Aim of the task
When the line containing "Chocolate Ripple Cake" appears in the data below, begin copying there and stop only after the line containing "Publication fee".

Dataset entries
************

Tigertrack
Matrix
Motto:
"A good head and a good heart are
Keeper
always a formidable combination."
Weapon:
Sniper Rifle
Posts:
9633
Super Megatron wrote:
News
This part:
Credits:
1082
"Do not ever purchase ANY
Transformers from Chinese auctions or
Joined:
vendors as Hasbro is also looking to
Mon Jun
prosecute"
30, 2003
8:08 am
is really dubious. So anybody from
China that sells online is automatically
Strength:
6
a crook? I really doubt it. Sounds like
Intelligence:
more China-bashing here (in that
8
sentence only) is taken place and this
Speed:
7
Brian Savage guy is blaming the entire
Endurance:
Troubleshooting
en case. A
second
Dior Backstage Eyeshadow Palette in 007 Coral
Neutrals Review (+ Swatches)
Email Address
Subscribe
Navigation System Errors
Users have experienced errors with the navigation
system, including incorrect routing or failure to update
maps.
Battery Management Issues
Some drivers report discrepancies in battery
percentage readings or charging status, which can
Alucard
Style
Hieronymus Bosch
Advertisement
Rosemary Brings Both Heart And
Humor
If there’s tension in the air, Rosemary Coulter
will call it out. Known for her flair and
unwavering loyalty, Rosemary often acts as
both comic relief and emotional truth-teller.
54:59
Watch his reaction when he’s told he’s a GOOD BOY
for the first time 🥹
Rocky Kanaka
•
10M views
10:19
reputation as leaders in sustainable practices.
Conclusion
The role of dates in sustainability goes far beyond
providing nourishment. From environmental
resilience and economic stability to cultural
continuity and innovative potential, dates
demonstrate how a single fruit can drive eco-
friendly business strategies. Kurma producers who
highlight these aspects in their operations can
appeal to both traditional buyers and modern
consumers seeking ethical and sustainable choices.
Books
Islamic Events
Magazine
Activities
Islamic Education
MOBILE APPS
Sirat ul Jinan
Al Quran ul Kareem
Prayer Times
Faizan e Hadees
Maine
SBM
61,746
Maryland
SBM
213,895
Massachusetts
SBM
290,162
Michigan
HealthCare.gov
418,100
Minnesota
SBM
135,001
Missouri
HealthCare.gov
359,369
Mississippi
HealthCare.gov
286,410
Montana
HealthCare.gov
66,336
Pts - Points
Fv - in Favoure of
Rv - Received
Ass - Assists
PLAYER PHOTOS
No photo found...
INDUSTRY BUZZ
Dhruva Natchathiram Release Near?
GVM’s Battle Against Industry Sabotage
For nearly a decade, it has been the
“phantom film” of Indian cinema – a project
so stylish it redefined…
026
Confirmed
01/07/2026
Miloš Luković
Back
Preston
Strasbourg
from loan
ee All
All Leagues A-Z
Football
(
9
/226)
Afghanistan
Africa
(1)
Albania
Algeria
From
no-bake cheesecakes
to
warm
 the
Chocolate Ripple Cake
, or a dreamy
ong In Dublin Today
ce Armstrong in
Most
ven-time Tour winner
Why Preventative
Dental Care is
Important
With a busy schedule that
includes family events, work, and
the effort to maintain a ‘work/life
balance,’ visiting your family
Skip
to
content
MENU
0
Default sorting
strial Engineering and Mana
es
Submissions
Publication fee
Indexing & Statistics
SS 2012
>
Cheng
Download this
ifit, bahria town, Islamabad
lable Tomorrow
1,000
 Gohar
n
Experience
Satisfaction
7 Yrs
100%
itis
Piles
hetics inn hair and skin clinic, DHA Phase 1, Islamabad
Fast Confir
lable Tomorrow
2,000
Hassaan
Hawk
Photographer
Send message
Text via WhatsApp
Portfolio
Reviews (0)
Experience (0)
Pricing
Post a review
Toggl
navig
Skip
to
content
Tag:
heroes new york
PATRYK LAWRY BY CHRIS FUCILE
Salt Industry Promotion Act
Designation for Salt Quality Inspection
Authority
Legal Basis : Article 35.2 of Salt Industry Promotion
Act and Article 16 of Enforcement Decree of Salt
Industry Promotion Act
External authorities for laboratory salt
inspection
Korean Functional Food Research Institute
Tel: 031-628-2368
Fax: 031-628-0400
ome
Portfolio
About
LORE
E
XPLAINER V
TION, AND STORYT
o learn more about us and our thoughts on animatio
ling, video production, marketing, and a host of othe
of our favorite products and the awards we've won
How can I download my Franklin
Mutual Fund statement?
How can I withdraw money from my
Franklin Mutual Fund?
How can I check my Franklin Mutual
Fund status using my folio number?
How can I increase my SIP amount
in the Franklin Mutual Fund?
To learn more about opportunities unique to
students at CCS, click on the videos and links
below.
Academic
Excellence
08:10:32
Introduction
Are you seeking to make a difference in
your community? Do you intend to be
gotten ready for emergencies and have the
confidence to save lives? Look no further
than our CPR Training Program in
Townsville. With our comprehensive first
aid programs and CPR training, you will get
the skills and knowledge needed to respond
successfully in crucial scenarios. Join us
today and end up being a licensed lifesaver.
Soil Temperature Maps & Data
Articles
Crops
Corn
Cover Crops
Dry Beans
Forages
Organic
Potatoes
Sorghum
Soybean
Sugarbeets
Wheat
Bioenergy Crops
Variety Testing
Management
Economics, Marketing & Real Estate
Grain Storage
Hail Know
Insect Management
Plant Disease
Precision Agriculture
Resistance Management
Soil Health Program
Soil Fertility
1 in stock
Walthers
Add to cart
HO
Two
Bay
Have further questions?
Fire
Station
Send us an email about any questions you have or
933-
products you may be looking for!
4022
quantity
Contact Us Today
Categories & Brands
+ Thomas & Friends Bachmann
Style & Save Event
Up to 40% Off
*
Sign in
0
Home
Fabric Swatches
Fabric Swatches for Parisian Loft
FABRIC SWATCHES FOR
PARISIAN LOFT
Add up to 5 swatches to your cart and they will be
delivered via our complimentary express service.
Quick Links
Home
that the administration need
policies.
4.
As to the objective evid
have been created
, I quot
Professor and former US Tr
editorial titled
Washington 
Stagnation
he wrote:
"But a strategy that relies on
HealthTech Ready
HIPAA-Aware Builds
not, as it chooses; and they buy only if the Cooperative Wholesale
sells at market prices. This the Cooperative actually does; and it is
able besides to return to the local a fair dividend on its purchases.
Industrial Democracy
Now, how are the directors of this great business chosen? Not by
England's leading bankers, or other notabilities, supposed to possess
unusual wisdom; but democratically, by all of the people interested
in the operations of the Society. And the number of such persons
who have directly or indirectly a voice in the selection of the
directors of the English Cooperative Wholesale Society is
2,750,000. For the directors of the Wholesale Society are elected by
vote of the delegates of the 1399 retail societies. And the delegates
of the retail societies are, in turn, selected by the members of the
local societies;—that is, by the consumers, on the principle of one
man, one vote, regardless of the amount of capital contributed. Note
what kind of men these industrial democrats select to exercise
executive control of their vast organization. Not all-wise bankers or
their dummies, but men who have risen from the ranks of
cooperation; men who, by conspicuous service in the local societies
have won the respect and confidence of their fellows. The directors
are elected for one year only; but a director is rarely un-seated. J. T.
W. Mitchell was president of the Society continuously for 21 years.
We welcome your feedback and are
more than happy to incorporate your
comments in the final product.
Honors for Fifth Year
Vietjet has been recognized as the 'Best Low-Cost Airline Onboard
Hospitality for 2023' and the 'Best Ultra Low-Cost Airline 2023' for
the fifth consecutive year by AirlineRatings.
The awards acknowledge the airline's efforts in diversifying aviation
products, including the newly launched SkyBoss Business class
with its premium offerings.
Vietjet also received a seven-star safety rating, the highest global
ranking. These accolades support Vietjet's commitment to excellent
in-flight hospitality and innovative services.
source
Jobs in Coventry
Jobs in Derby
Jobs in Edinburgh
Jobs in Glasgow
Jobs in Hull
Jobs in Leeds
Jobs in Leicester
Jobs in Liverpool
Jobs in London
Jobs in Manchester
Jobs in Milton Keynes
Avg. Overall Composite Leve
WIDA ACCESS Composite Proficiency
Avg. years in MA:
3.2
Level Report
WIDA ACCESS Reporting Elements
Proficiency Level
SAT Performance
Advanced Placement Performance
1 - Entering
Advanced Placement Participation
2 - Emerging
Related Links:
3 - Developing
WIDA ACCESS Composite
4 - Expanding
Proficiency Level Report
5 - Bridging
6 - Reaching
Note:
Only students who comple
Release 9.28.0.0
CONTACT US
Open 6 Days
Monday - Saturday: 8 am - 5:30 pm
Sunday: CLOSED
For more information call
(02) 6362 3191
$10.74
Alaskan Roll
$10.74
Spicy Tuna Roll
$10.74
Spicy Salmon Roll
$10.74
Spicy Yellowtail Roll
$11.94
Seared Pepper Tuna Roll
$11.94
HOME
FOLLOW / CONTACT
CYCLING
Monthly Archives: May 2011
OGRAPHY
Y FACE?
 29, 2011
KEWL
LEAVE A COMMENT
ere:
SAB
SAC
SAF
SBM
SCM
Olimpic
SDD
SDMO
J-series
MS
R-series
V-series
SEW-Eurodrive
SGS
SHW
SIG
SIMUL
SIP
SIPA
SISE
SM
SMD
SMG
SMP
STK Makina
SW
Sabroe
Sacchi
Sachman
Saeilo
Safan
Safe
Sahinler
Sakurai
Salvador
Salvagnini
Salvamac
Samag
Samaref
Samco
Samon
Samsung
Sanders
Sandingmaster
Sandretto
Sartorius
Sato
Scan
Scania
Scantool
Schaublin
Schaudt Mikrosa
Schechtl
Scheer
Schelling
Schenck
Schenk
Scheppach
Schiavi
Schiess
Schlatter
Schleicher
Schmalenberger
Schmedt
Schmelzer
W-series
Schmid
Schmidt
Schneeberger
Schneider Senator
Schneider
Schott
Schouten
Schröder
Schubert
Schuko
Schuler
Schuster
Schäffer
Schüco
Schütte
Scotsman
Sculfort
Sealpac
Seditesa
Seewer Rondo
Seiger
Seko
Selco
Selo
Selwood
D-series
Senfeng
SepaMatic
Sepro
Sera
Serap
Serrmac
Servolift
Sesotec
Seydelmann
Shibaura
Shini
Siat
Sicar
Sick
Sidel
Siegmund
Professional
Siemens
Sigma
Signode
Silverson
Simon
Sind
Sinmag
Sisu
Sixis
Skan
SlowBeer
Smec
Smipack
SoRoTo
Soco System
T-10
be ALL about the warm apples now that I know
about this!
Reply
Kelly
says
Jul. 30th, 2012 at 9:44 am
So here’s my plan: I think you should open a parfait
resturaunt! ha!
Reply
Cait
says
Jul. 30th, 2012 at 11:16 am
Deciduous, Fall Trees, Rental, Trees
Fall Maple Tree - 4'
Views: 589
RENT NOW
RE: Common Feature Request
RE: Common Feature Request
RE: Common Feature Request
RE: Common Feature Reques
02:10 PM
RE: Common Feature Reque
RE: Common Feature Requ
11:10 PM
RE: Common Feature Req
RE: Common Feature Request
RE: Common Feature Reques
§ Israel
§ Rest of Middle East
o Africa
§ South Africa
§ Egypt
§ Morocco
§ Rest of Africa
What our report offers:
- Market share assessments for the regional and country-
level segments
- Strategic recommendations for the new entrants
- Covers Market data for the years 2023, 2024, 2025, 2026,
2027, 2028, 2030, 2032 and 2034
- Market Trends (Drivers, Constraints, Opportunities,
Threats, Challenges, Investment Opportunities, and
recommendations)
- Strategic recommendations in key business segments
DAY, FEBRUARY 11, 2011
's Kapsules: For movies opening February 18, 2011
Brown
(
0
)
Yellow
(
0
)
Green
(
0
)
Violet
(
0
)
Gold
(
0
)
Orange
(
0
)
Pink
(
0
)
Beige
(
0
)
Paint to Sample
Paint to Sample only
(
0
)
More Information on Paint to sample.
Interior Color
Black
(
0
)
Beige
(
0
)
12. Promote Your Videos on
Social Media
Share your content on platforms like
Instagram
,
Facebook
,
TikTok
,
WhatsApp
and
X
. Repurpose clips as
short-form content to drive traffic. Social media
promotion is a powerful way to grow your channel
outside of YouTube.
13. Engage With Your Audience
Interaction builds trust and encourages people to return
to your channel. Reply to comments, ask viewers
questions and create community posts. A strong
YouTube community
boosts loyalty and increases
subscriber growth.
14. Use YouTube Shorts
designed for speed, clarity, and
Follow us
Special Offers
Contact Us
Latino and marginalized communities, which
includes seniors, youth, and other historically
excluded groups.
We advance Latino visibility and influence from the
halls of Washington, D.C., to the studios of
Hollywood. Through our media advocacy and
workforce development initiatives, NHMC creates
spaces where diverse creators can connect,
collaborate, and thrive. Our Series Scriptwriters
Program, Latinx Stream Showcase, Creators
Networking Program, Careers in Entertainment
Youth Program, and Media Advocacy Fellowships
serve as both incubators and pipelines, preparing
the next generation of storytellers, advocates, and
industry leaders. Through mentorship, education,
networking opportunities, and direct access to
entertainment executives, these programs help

************

Solved problem
Chocolate Ripple Cake
, or a dreamy
ong In Dublin Today
ce Armstrong in
Most
ven-time Tour winner
Why Preventative
Dental Care is
Important
With a busy schedule that
includes family events, work, and
the effort to maintain a ‘work/life
balance,’ visiting your family
Skip
to
content
MENU
0
Default sorting
strial Engineering and Mana
es
Submissions
Publication fee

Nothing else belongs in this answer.